La prodigio venezolana, diagnosticada con fibrosis quística, murió tras pasar diez días hospitalizada; las instituciones musicales de Portuguesa lamentan la pérdida mientras su entorno exige respuestas
Con profundo pesar, el Sistema de Orquestas Sinfónicas Juveniles e Infantiles de Venezuela, del estado de Portuguesa, anunció en redes sociales el fallecimiento de Romina Rivera Cruz, una joven violinista de 9 años que padecía fibrosis quística y que llegó a tocar para el papa Francisco en el Vaticano.
Pertenecía a la fila de violines de la Orquesta Infantil de Venezuela, a la que ingresó por concurso y con la que viajó hasta Italia para participar en los actos de canonización de santos venezolanos, donde actuó junto a otros 160 niños ante el pontífice. Fue internacionalmente reconocida por interpretar el solo de Danzón n.º 2.
El colegio donde estudiaba la pequeña compartió un emotivo mensaje: «Con profundo dolor y respeto, nos unimos a la pena que embarga a la comunidad educativa de la UECP ‘Nuestra Señora del Pilar’ por la partida de la pequeña Romina Valeria Rivera Cruz, estudiante de quinto grado«.

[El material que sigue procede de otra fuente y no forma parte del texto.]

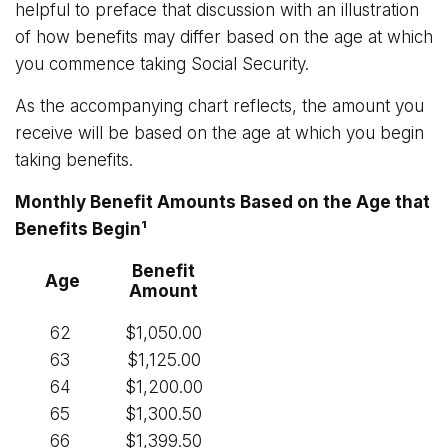
helpful to preface that discussion with an illustration
of how benefits may differ based on the age at which
you commence taking Social Security.
As the accompanying chart reflects, the amount you
receive will be based on the age at which you begin
taking benefits.
Monthly Benefit Amounts Based on the Age that
Benefits Begin¹
Benefit
Age
Amount
62
$1,050.00
63
$1,125.00
64
$1,200.00
65
$1,300.50
66
$1,399.50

Su madre, Claribeth Cruz, relató lo vivido durante los 10 días que su hija permaneció internada en el hospital Jesús María Casal Ramos de Acarigua antes de fallecer: «Fue atendida por distintos médicos que desconocían la patología y que no permitieron el enlace con su neumonólogo de cabecera… me negaron esa oportunidad. Sé que con esto no voy a recuperar a mi hija, pero también que así como ella padeció estos 10 días en el hospital, muchos niños también lo deben de haber pasado o quizás lo pasan».
«No tienen las condiciones necesarias para que un paciente con esa complejidad esté allí hospitalizada y, sin embargo, lo que hicieron fue hacerle series de estudios, exámenes, exámenes que llegaron a descompensar a mi hija. La falta de conocimiento del personal médico apagó la luz de mi hija«.
«Mi hija pasó a ser estudio y práctica de cada uno de esos médicos que estaban ahí, estudiantes o no, que estaban ahí de guardia», lamentó profundamente la madre al denunciar cómo se truncaron los sueños y el futuro de la joven artista.